EuroCup : quand la réglementation de la FIBA Europe pousse le BLMA à aligner… sa team manager

Le BLMA a du s’adapter au règlement assez strict de l’EuroCup féminine
Lattes-Montpellier a frappé fort jeudi soir en Pologne, s’imposant largement à Lublin (67-43) lors du match aller des quarts de finale de l’EuroCup. Une performance sportive majeure, qui place le BLMA en position plus que favorable avant le retour à domicile. Mais derrière cette réussite collective se cache une incongruité réglementaire qui en dit long sur les contraintes pesant encore sur le basket féminin européen.
Une apparition à 41 ans en EuroCup
Sur la feuille de match, un nom a surpris : Charlotte Toffano, 41 ans, a officiellement fait sa première apparition en EuroCup. Non pas en tant que joueuse cadre ou renfort médical, mais pour une raison bien particulière. Figure appréciée du club, Charlotte Toffano est en réalité la team manager de l’équipe professionnelle du BLMA.
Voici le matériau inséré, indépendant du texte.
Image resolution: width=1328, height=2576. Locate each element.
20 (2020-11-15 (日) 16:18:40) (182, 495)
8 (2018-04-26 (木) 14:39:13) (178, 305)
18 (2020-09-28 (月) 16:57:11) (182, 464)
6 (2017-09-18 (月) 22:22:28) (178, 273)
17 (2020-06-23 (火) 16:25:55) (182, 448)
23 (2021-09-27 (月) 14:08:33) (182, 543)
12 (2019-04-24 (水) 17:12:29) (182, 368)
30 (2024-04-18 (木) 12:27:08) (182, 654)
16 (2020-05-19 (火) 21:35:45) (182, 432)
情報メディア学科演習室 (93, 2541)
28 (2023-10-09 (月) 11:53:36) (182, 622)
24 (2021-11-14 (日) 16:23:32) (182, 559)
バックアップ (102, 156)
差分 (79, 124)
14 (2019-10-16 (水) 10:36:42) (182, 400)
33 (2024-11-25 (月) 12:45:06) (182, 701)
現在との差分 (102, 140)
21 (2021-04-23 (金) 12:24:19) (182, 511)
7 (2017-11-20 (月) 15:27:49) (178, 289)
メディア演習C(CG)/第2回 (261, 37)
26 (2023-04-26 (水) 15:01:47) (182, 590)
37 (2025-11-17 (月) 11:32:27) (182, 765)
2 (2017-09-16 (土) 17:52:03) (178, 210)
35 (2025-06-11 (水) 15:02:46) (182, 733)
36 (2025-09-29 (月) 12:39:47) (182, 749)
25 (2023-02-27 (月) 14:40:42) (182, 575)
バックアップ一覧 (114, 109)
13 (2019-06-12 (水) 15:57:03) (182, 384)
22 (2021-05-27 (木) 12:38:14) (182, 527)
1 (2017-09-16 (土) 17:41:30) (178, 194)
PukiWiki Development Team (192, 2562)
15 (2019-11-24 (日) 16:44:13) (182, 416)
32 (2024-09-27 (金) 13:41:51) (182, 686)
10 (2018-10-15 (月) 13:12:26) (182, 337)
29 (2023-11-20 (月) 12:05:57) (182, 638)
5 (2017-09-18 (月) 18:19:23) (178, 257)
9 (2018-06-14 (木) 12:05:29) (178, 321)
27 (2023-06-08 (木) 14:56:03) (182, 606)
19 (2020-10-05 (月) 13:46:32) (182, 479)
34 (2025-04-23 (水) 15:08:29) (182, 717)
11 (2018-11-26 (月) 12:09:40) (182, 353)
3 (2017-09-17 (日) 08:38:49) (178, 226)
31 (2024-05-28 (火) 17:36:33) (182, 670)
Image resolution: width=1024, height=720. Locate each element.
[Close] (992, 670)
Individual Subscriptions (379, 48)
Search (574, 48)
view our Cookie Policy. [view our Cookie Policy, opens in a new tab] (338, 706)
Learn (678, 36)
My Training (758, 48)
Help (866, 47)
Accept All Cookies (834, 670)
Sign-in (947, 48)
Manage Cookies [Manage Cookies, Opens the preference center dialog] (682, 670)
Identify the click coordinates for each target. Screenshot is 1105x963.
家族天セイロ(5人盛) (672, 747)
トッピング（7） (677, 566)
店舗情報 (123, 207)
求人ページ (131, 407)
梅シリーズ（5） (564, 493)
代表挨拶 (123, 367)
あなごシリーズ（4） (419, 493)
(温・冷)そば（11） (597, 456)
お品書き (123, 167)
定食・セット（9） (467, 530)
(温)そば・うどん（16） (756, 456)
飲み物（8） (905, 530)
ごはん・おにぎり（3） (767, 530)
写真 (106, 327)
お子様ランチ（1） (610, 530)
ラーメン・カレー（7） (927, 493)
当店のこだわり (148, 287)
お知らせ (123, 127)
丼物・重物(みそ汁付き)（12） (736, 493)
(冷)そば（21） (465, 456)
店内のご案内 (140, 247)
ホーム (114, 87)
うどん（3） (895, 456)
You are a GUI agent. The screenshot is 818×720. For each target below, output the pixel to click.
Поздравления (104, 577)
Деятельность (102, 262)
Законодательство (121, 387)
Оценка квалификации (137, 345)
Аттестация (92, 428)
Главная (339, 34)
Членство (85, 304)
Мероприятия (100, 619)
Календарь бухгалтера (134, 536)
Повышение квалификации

Toujours privé de sa capitaine emblématique Romane Bernies – du déplacement mais en arrêt -, blessée depuis le début de l’année 2026 (fracture de la côte), Lattes-Montpellier ne disposait pas de dix joueuses opérationnelles pour ce déplacement en Pologne. Or, la réglementation de la FIBA Europe impose impérativement la présence de dix joueuses sur la feuille de marque, y compris à l’extérieur.
Une règle rigide dans un contexte économique fragile
Plutôt que d’emmener en pleine semaine de cours une jeune espoir vouée à ne pas entrer en jeu dans un match couperet où chaque point compte, et ainsi augmenter le coût d’un déplacement déjà très onéreux, le club héraultais a donc choisi une solution pragmatique : qualifier administrativement une membre de la délégation déjà prévue sur place afin de répondre aux exigences réglementaires. C’est ainsi que Charlotte Toffano s’est retrouvée sur la feuille de match, avant de prendre part à la présentation des équipes.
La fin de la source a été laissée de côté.